Nothing but the lines from the one containing "Give me SVG" to the end of the data should be copied, exactly, and the pictures stay out.
=== ENTRIES PROVIDED ===
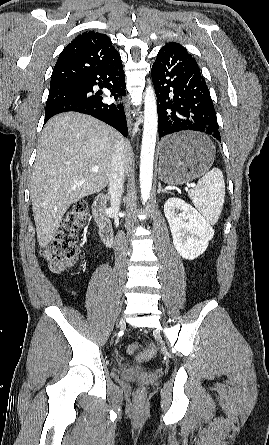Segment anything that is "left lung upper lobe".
I'll return each instance as SVG.
<instances>
[{
	"instance_id": "obj_1",
	"label": "left lung upper lobe",
	"mask_w": 269,
	"mask_h": 445,
	"mask_svg": "<svg viewBox=\"0 0 269 445\" xmlns=\"http://www.w3.org/2000/svg\"><path fill=\"white\" fill-rule=\"evenodd\" d=\"M173 47H182V46L178 43L171 42V43H167L164 47H162V49L173 48Z\"/></svg>"
}]
</instances>
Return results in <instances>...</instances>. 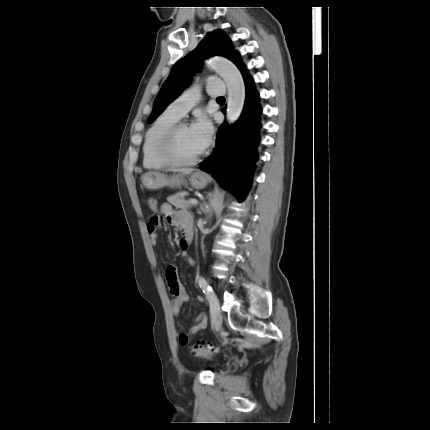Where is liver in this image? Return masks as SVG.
I'll list each match as a JSON object with an SVG mask.
<instances>
[{
	"label": "liver",
	"instance_id": "6515ba94",
	"mask_svg": "<svg viewBox=\"0 0 430 430\" xmlns=\"http://www.w3.org/2000/svg\"><path fill=\"white\" fill-rule=\"evenodd\" d=\"M193 171H194V169H192V168H184V169H176V170H174V172H180V173H182L183 175H189V174H191Z\"/></svg>",
	"mask_w": 430,
	"mask_h": 430
}]
</instances>
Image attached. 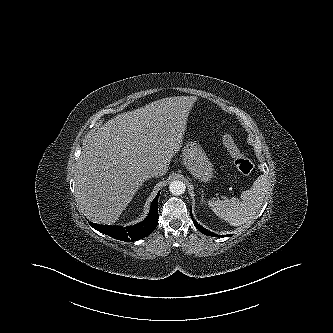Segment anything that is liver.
<instances>
[{"label": "liver", "mask_w": 333, "mask_h": 333, "mask_svg": "<svg viewBox=\"0 0 333 333\" xmlns=\"http://www.w3.org/2000/svg\"><path fill=\"white\" fill-rule=\"evenodd\" d=\"M194 96L163 98L107 121L83 146L75 177L80 210L91 221L113 224L148 172L164 175L180 150Z\"/></svg>", "instance_id": "obj_1"}]
</instances>
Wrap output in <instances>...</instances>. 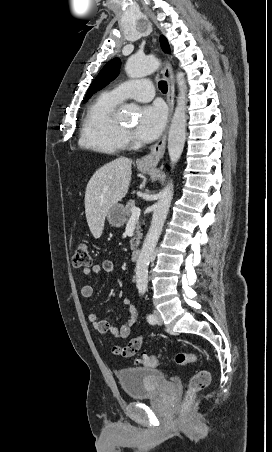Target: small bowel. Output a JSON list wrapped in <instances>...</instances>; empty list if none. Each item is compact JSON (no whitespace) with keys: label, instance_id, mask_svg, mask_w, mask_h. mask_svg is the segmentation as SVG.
I'll use <instances>...</instances> for the list:
<instances>
[{"label":"small bowel","instance_id":"1","mask_svg":"<svg viewBox=\"0 0 272 452\" xmlns=\"http://www.w3.org/2000/svg\"><path fill=\"white\" fill-rule=\"evenodd\" d=\"M114 271V263L111 260H102L99 263H96L92 265L91 267H87L83 270L84 275L90 276V275H96L100 274L102 272L105 273H112ZM81 295L84 298H91L94 295V287L91 284H84L81 287ZM123 303L126 306L129 317L127 321L118 327L113 326L109 321L100 319L99 316L96 313H91L88 317L89 321L91 322L94 330L98 332L101 335L105 334H111L113 337L117 339H128L131 337L132 334V327L136 324L138 320V312L132 301L129 297H125L123 299ZM132 340H137L139 342V350L142 345L143 336H137L132 338ZM129 341V342H130ZM120 346L113 347L112 351L115 355L123 356L121 354L116 353L114 348H117Z\"/></svg>","mask_w":272,"mask_h":452}]
</instances>
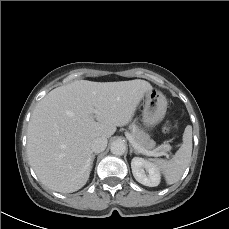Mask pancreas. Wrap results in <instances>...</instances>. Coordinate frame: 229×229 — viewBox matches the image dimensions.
Listing matches in <instances>:
<instances>
[{"label":"pancreas","instance_id":"1","mask_svg":"<svg viewBox=\"0 0 229 229\" xmlns=\"http://www.w3.org/2000/svg\"><path fill=\"white\" fill-rule=\"evenodd\" d=\"M130 130H131L130 133L131 136L142 148L146 150L152 148L151 143H153L154 141L151 140L143 130L139 129V127L136 126L135 124H132L130 126ZM170 149H171L170 145L163 144L159 146L157 149H155V151L166 152L169 151Z\"/></svg>","mask_w":229,"mask_h":229}]
</instances>
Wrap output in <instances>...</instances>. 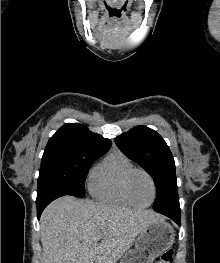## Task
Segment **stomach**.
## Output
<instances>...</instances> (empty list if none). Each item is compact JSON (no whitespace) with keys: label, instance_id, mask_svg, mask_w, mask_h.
Instances as JSON below:
<instances>
[{"label":"stomach","instance_id":"0dacf381","mask_svg":"<svg viewBox=\"0 0 220 263\" xmlns=\"http://www.w3.org/2000/svg\"><path fill=\"white\" fill-rule=\"evenodd\" d=\"M174 238V228L163 218L159 219L142 230L135 248L126 252L120 263H153L172 246Z\"/></svg>","mask_w":220,"mask_h":263}]
</instances>
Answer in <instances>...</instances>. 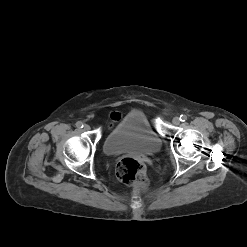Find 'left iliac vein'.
<instances>
[{
    "instance_id": "left-iliac-vein-1",
    "label": "left iliac vein",
    "mask_w": 247,
    "mask_h": 247,
    "mask_svg": "<svg viewBox=\"0 0 247 247\" xmlns=\"http://www.w3.org/2000/svg\"><path fill=\"white\" fill-rule=\"evenodd\" d=\"M172 123L174 125H179L180 124V119L178 117H174L173 120H172Z\"/></svg>"
}]
</instances>
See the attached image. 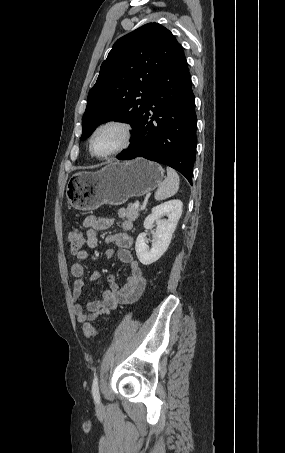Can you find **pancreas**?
Instances as JSON below:
<instances>
[{
    "label": "pancreas",
    "mask_w": 285,
    "mask_h": 453,
    "mask_svg": "<svg viewBox=\"0 0 285 453\" xmlns=\"http://www.w3.org/2000/svg\"><path fill=\"white\" fill-rule=\"evenodd\" d=\"M139 208H135L134 204H129L126 209L121 208L118 211V214L123 219H128L129 221H134L139 216Z\"/></svg>",
    "instance_id": "cf45deb5"
}]
</instances>
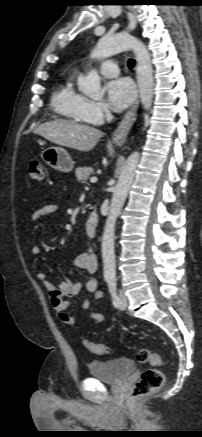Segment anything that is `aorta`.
<instances>
[{"instance_id": "aorta-1", "label": "aorta", "mask_w": 202, "mask_h": 437, "mask_svg": "<svg viewBox=\"0 0 202 437\" xmlns=\"http://www.w3.org/2000/svg\"><path fill=\"white\" fill-rule=\"evenodd\" d=\"M129 49L133 50L137 60V81L141 103L145 110H149L152 106L154 95L153 69L150 53L143 42L124 32L115 35H104L93 49L91 57L103 59ZM78 85L79 89L92 99L103 97L104 93L101 90L100 76L95 69L90 71L87 77L79 79ZM139 158V152H133L127 158L113 190L112 201L102 236L103 269L106 278L115 277V224L132 185Z\"/></svg>"}]
</instances>
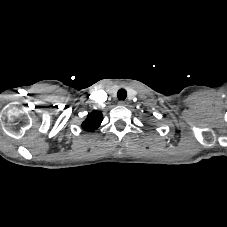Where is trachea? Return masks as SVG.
<instances>
[{
	"label": "trachea",
	"mask_w": 227,
	"mask_h": 227,
	"mask_svg": "<svg viewBox=\"0 0 227 227\" xmlns=\"http://www.w3.org/2000/svg\"><path fill=\"white\" fill-rule=\"evenodd\" d=\"M117 97H118V99L119 100H125L126 99V97H127V92H126V90L125 89H120L119 91H118V93H117Z\"/></svg>",
	"instance_id": "3493384b"
}]
</instances>
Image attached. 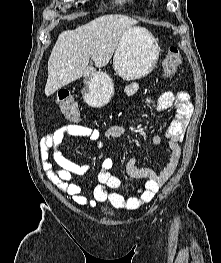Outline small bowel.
I'll list each match as a JSON object with an SVG mask.
<instances>
[{
  "label": "small bowel",
  "mask_w": 221,
  "mask_h": 263,
  "mask_svg": "<svg viewBox=\"0 0 221 263\" xmlns=\"http://www.w3.org/2000/svg\"><path fill=\"white\" fill-rule=\"evenodd\" d=\"M138 89V83L132 82L127 85L125 92L131 96L136 94ZM158 108L161 112L173 109L175 113L165 133L169 146L168 161L160 172L139 167L135 158H130L127 161L126 170L128 175L132 179L146 180L144 187L136 190V195L125 197L119 192L110 191V189H119L122 184L120 179L110 171L113 166L112 159L106 157L102 163V170L98 174V184L90 189L93 199L88 200L83 193V188L75 183V178L85 175L89 171V166L73 162L58 148L64 137L69 135L76 138H86L95 149H102L104 147L103 137L107 139L119 138L126 134L127 128L120 125L109 127L103 135L97 129L77 124L66 125L47 133L40 143V158L43 161L47 177L59 190L68 194L76 204L82 206L94 207L99 202H108L116 209L133 211L139 209L143 204L151 202L179 164L181 157L180 144L185 138L186 128L192 115L190 96L184 91L164 92L160 96ZM160 140L159 136L153 137L155 144L160 143ZM51 156L58 168H55L49 160Z\"/></svg>",
  "instance_id": "1"
}]
</instances>
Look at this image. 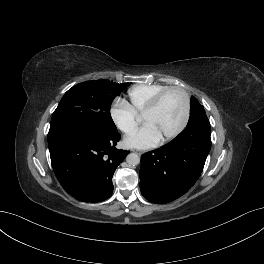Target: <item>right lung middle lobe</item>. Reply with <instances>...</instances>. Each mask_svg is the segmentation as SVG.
Masks as SVG:
<instances>
[{
  "instance_id": "obj_1",
  "label": "right lung middle lobe",
  "mask_w": 264,
  "mask_h": 264,
  "mask_svg": "<svg viewBox=\"0 0 264 264\" xmlns=\"http://www.w3.org/2000/svg\"><path fill=\"white\" fill-rule=\"evenodd\" d=\"M129 84L94 80L73 86L53 113L48 141L67 133L116 132L110 106Z\"/></svg>"
}]
</instances>
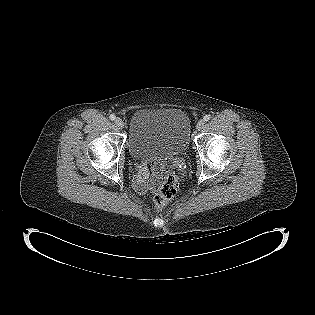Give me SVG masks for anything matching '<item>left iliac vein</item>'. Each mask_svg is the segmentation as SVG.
Masks as SVG:
<instances>
[{
  "label": "left iliac vein",
  "mask_w": 315,
  "mask_h": 315,
  "mask_svg": "<svg viewBox=\"0 0 315 315\" xmlns=\"http://www.w3.org/2000/svg\"><path fill=\"white\" fill-rule=\"evenodd\" d=\"M204 124H205L204 120H199L197 125H196V129L198 131L201 130L204 127Z\"/></svg>",
  "instance_id": "4c4485c4"
}]
</instances>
===
__FINISHED EXERCISE__:
Give me SVG masks for anything matching '<item>left iliac vein</item>'. Each mask_svg is the segmentation as SVG.
Masks as SVG:
<instances>
[{
  "label": "left iliac vein",
  "mask_w": 315,
  "mask_h": 315,
  "mask_svg": "<svg viewBox=\"0 0 315 315\" xmlns=\"http://www.w3.org/2000/svg\"><path fill=\"white\" fill-rule=\"evenodd\" d=\"M204 124H205L204 120H199L197 125H196V129L198 131L201 130L204 127Z\"/></svg>",
  "instance_id": "4c4485c4"
}]
</instances>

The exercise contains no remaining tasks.